A statement from the Culinary Union, which represents 57,000 workers in Las Vegas and Reno, said that diabetes costs Nevada $2.4 billion in medical costs and that 1 out of every 3 people who lives in the state has diabetes or prediabetes. An estimated 12% of Nevadans have diabetes.

As he signed the bill, Sandoval, a Republican, said one of the people affected by insulin prices was his grandfather. “This was my mom’s dad, and he’s somebody I saw suffer because of that,” he said, in remarks reported by the Las Vegas Review-Journal. He had declined to sign an earlier version of the legislation because he wanted greater focus on what he called the “middlemen” who play a role in price increases: the pharmacy benefit managers (PBMs). The law Sandoval signed includes such a provision.

Insulin manufacturers issued letters in opposition to the earlier version of the legislation. Published reports noted the muted response from well-known advocacy groups, and that the Culinary Union was the main force behind the bill.

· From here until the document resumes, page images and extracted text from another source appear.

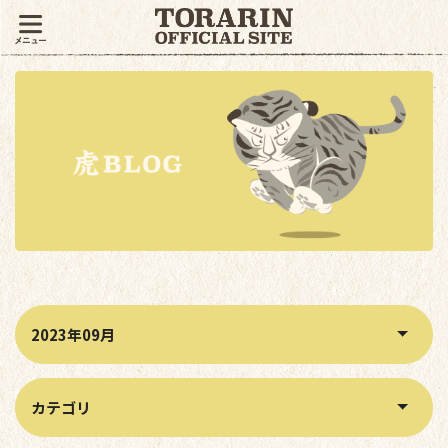
月別アーカイブから記事を絞り込む
カテゴリから記事を絞り込む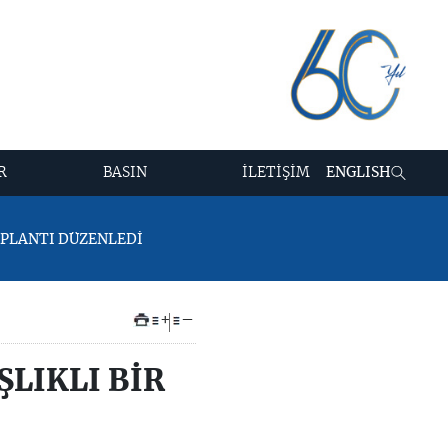
R
BASIN
İLETİŞİM
ENGLISH
TOPLANTI DÜZENLEDİ
+
–
ŞLIKLI BİR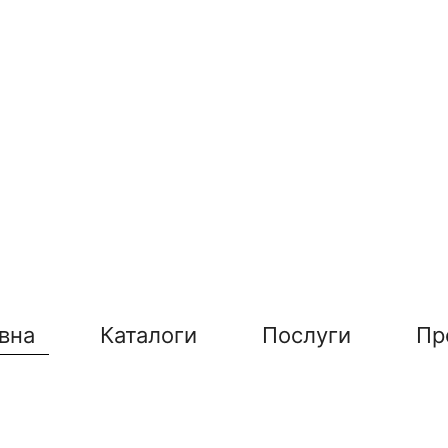
вна
Каталоги
Послуги
Пр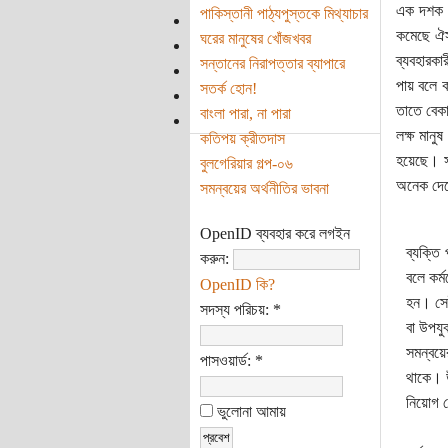
এক দশক আ
পাকিস্তানী পাঠ্যপুস্তকে মিথ্যাচার
কমেছে ঐস
ঘরের মানুষের খোঁজখবর
ব্যবহারকা
সন্তানের নিরাপত্তার ব্যাপারে
পায় বলে ক
সতর্ক হোন!
তাতে বেকা
বাংলা পারা, না পারা
লক্ষ মানু
কতিপয় ক্রীতদাস
হয়েছে। সর
বুলগেরিয়ার গল্প-০৬
অনেক দে
সমন্বয়ের অর্থনীতির ভাবনা
OpenID ব্যবহার করে লগইন
ব্যক্তি 
করুন:
বলে কর্
OpenID কি?
হন। সেই
সদস্য পরিচয়:
*
বা উপযু
সমন্বয়ে
পাসওয়ার্ড:
*
থাকে। উ
নিয়োগ দ
ভুলোনা আমায়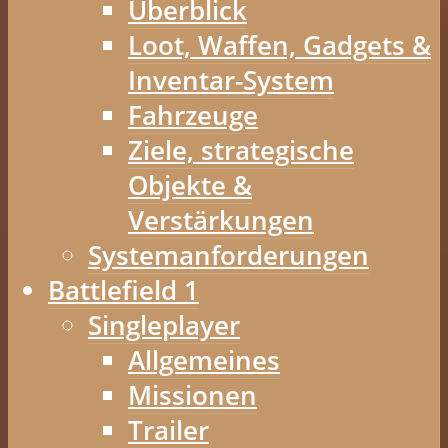
Überblick
Loot, Waffen, Gadgets &
Inventar-System
Fahrzeuge
Ziele, strategische
Objekte &
Verstärkungen
Systemanforderungen
Battlefield 1
Singleplayer
Allgemeines
Missionen
Trailer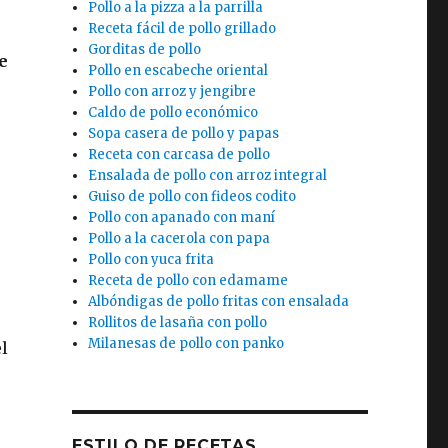
Pollo a la pizza a la parrilla
Receta fácil de pollo grillado
Gorditas de pollo
e
Pollo en escabeche oriental
Pollo con arroz y jengibre
Caldo de pollo económico
Sopa casera de pollo y papas
Receta con carcasa de pollo
Ensalada de pollo con arroz integral
Guiso de pollo con fideos codito
Pollo con apanado con maní
Pollo a la cacerola con papa
Pollo con yuca frita
Receta de pollo con edamame
Albóndigas de pollo fritas con ensalada
Rollitos de lasaña con pollo
Milanesas de pollo con panko
l
ESTILO DE RECETAS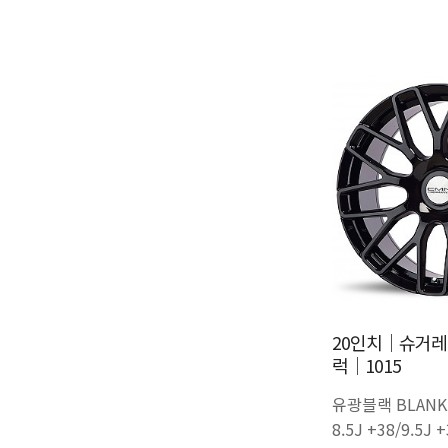
20인치│슈거레
럭│1015
유광블랙 BLANK
8.5J +38/9.5J 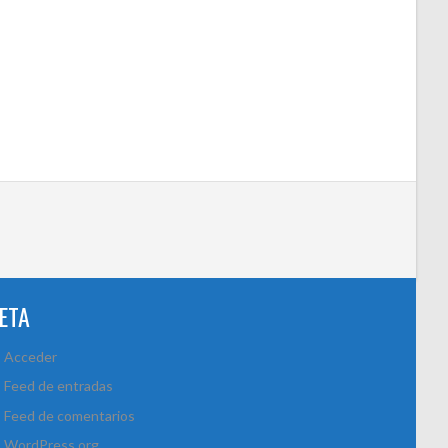
ETA
Acceder
Feed de entradas
Feed de comentarios
WordPress.org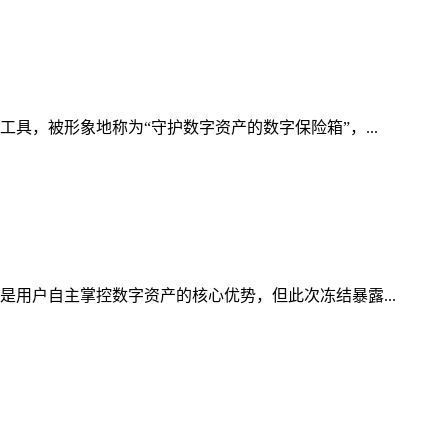
具，被形象地称为“守护数字资产的数字保险箱”，...
是用户自主掌控数字资产的核心优势，但此次冻结暴露...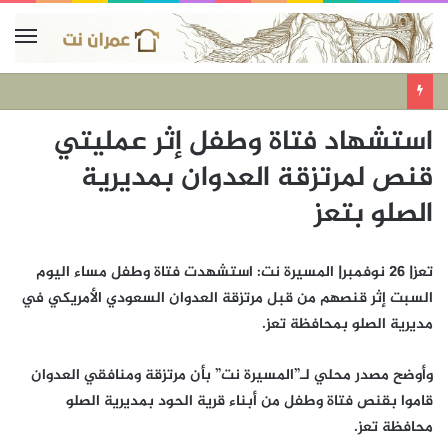
استشهاد فتاة وطفل إثر عمليتي
قنص لمرتزقة العدوان بمديرية
الصلو بتعز
تعز| 26 نوفمبر| المسيرة نت: استشهدت فتاة وطفل مساء اليوم
السبت إثر قنصهم من قبل مرتزقة العدوان السعودي الأمريكي في
مديرية الصلو بمحافظة تعز.
وأوضح مصدر محلي لـ”المسيرة نت” بأن مرتزقة ومنافقي العدوان
قاموا بقنص فتاة وطفل من أبناء قرية الحود بمديرية الصلو
محافظة تعز.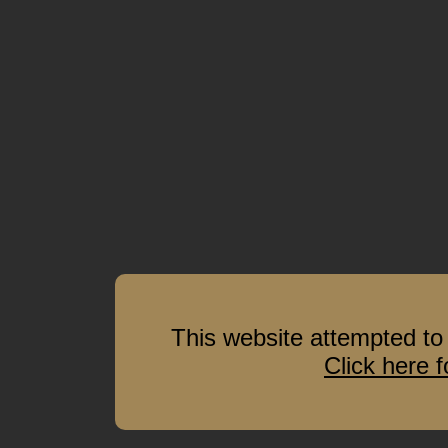
This website attempted to 
Click here 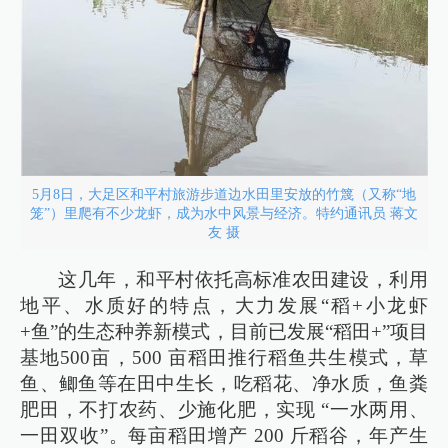
5月8日，大足区和平村旅游步道边水田里安放的竹篾（又称“地
笼”）里爬有不少龙虾，成为水中风景与经济。特约通讯员 蒋文
友 摄
这几年，和平村依托高标准农田建设，利用
地平、水质好的特点，大力发展“稻+小龙虾
+鱼”的生态种养新模式，目前已发展“稻田+”项目
基地500亩，500 亩稻田推行稻鱼共生模式，草
鱼、鲫鱼等在田中生长，吃稻花、净水质，鱼粪
肥田，不打农药、少施化肥，实现 “一水两用、
一田双收”。每亩稻田增产 200 斤稻谷，年产生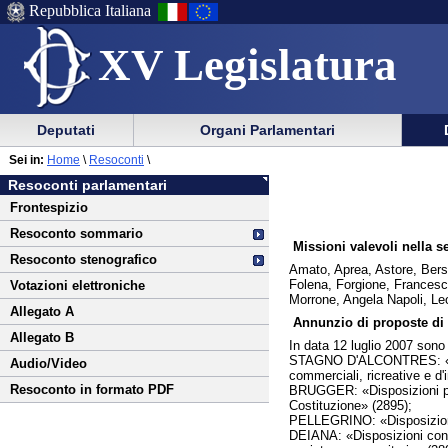
Repubblica Italiana
XV Legislatura
Menu
Vai
Menu
Vai
Deputati
Organi Parlamentari
al
al
di
di
Vai
Menu
menu
Sei in:
Home
\
Resoconti
\
ausilio
navigazione
al
di
di
Resoconti parlamentari
alla
principale
contenuto
navigazione
sezione
Frontespizio
navigazione
principale
Resoconto sommario
Missioni valevoli nella s
Resoconto stenografico
Amato, Aprea, Astore, Bersa
Folena, Forgione, Franceschi
Votazioni elettroniche
Morrone, Angela Napoli, Leol
Allegato A
Annunzio di proposte di 
Allegato B
In data 12 luglio 2007 sono 
STAGNO D'ALCONTRES: «Delega
Audio/Video
commerciali, ricreative e d'
Resoconto in formato PDF
BRUGGER: «Disposizioni per 
Costituzione» (2895);
PELLEGRINO: «Disposizioni 
DEIANA: «Disposizioni conce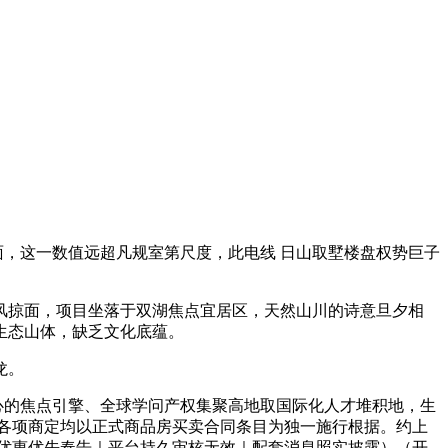
面，这一数值远超凡规室第尺度，此电线 日山取墅楼盘权势巨子
掠面，项目坐落于双湖焦点宜居区，天然山川的诗意旦夕相
生态山体，缺乏文化底蕴。
龙。
心的焦点引擎、全球学问产权集聚高地取国际化人才堆积地，生
各项商定均以正式商品房买卖合同条目为独一施行根据。约上
房优惠优先奉告｜平台持久审核无效｜配套消息照实披露）（开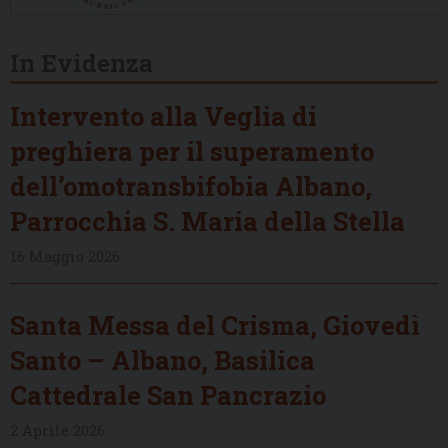
In Evidenza
Intervento alla Veglia di
preghiera per il superamento
dell’omotransbifobia Albano,
Parrocchia S. Maria della Stella
16 Maggio 2026
Santa Messa del Crisma, Giovedì
Santo – Albano, Basilica
Cattedrale San Pancrazio
2 Aprile 2026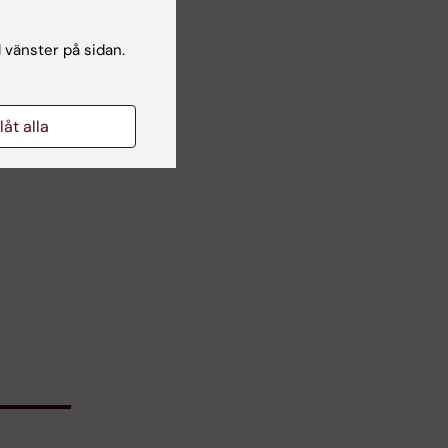
rad
l vänster på sidan.
llåt alla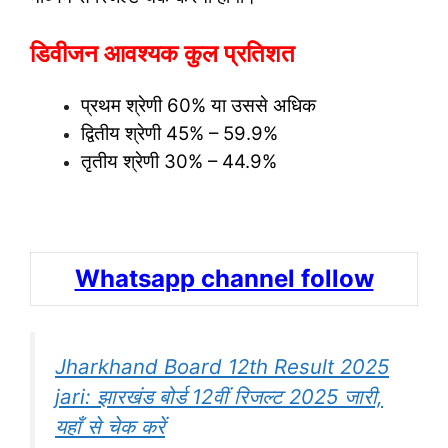
डिवीजन आवश्यक कुल प्रतिशत
प्रथम श्रेणी 60% या उससे अधिक
द्वितीय श्रेणी 45% – 59.9%
तृतीय श्रेणी 30% – 44.9%
Whatsapp channel follow
Jharkhand Board 12th Result 2025
jari: झारखंड बोर्ड 12वीं रिजल्ट 2025 जारी,
यहाँ से चेक करें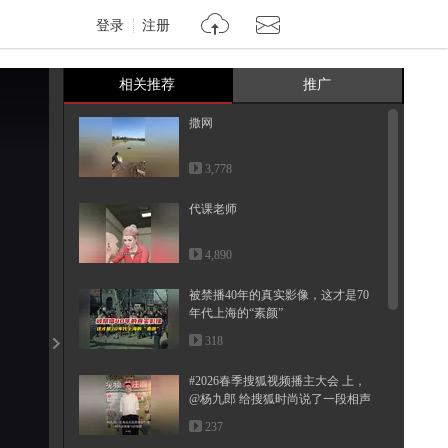
登录
注册
相关推荐
推广
撒网
3,778
代课老师
4,890
被禁播40年的真实影像，这才是70
年代上海的“素颜”
318
#2026春季搜狐视频播主大会 上，
@杨九郎 给搜狐时尚说了一段相声
~...
237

Provisions in the final version include:

  • Requirement that drug makers annually disclose list prices for insulin, profits, and discounts to PBMs.
  • Drug manufactures must annually give Nevada health officials written reasons for insulin price hikes that exceed the state’s inflation rate or are twice the inflation rate the previous 2 years.
  • The law bars gag rules that prevent pharmacists from suggesting cheaper alternatives to high-cost insulin products.
  • Drug makers will be required to register sales representatives in the state, and groups that receive donations from pharmaceutical companies will face disclosure requirements.
  • The big 3 insulin makers face fines of $5000 a day for failure to comply. The law takes effect in October, with the first reporting deadline comes in April 2018.

Spokespersons for PBMs have suggested that the law’s requirements resemble rules that have been struck down at the federal level.

The cost of insulin has been the topic of hearings in Congress and sparked a class action lawsuit earlier this year.